We have nothing to offer God but wrongdoing. Yet He loves us. His Word says love covers a multitude of sins, or wrongdoing (1 Peter 4:8). Hosea’s love for Gomer covered the multitude of her sins. God’s Word also teaches us that love is an action. Ephesians 5 tells husbands to love their wives as Christ loved the church. Christ planned to die on the cross for our wrongdoing. He made the decision to love us when we were unlovable. The church had done nothing to earn Christ’s love. He made the decision before the world began, and when His time came to suffer an extremely brutal death on the cross, He did it. He loved us by dying on the cross for us. He took our place. He had to do something for us to save us…and the verb that goes there is love. Jesus chose love. His love did not just cover our sins – His love paid for our sins (1John 4:10). He said in John 10:18 “no man takes my life from me but I lay it down of my own accord.” Love is a choice. He chose to die for you and me. Jesus also said in Matthew 26:53 when he was being arrested in the garden, he could have had twelve legions of angels provided to Him to fight for Him, but He chose to go to the cross. John 15:13 tells us greater love has no man than this but he who lays down his life for his friends. Jesus did not lay down his life for friends. Jesus laid down his life for His enemies, and by doing so we were no longer His enemy but gained the privilege of being His bride. What a beautiful love story!!

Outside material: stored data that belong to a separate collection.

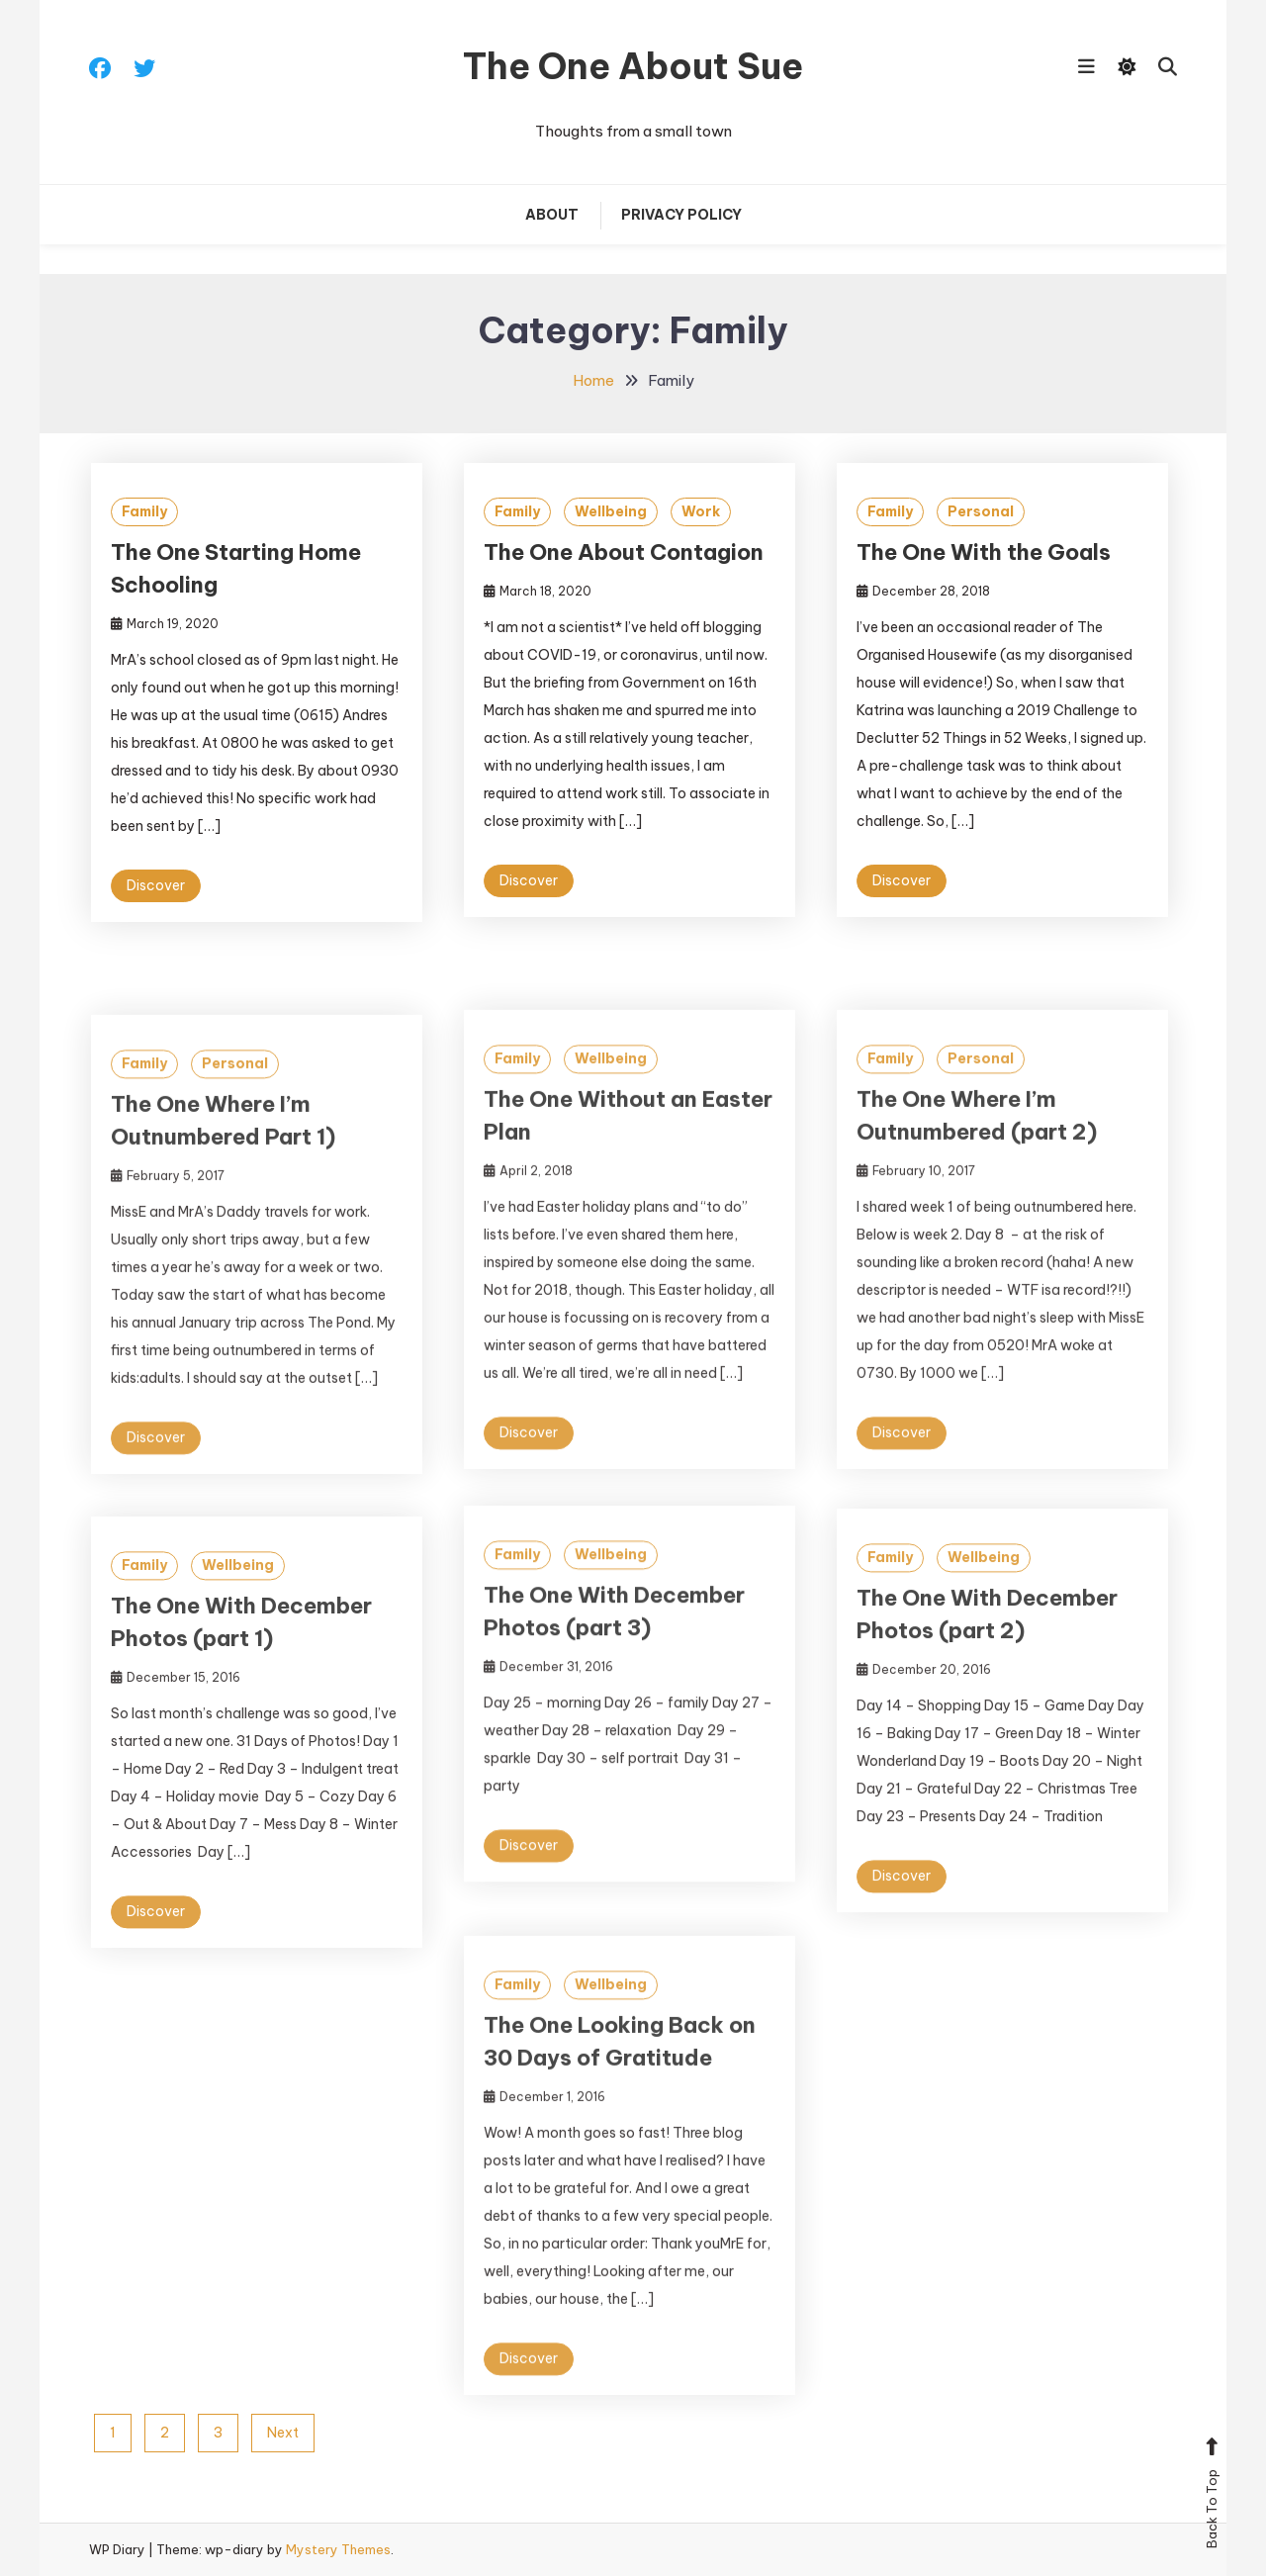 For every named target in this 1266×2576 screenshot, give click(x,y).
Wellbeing (611, 511)
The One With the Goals (984, 552)
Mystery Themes (338, 2549)
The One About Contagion (624, 552)
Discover (156, 885)
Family (144, 511)
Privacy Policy (681, 215)
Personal (981, 511)
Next (283, 2432)
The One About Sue (633, 66)
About (552, 215)
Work (700, 511) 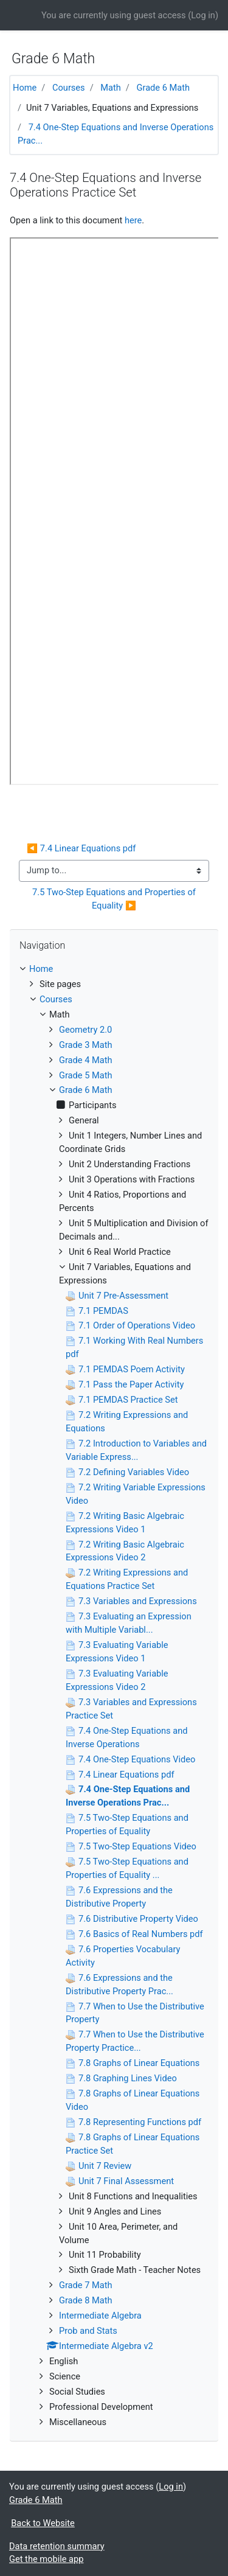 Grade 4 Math (85, 1060)
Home (24, 87)
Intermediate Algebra (100, 2315)
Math (110, 87)
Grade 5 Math (85, 1075)
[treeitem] (114, 969)
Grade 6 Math (163, 87)
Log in (203, 15)
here (133, 220)
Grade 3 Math (85, 1044)
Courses (68, 87)
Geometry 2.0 (85, 1029)
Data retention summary (57, 2546)
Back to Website (43, 2523)
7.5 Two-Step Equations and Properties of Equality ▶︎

In our Old Testament love story, Hosea chose to marry a less than desirable woman because he chose to love her. She betrayed him and he chose yet again to love Gomer when she was unlovable. He went after her. He found her. These actions were actions of love. He made the choice to pay her debt and bring her back home to be his bride. That act of love was a choice made when his feelings were far from what felt like love.
We aren’t told in the Bible the ending of the love story with Hosea and Gomer, but I would like to give you the ending I would write if it were my story. Gomer came home to live with her husband. She came home to her children. It was hard at first. She didn’t feel like she belonged. Tremendous guilt flooded her heart. She struggled to find her worth due to all the heartache she caused Hosea.
Over time, Hosea continued to show her she was his bride. She was the one he chose and the one he continued to love. She received all the blessings of being his wife, and slowly day by day Gomer began to see the love was real. She began to love Hosea because he loved her first. She fulfilled his request to be faithful to him, and not out of obligation or fear of abandonment. She was faithful to him because she loved him, and she wanted to do right by the one she loved. Hosea and Gomer went on to live their lives together, committed to one another, joined to only each other by love.
John 14:15 says if you love Me, you will keep My commandments. Keeping commandments, or doing everything right on the checklist, isn’t a prerequisite to God’s love but rather an expression of our love toward God. God’s gift of grace is what causes us to have a relationship with Him in the first place. If we recognize God’s saving love for us, much like Gomer recognized Hosea’s saving love for her, then our desire is to do right by the one who saved us when we couldn’t save ourselves. That is the love story of Christ Jesus, and here’s the best part – that story doesn’t have to be about someone else.
That beautiful love story can be yours.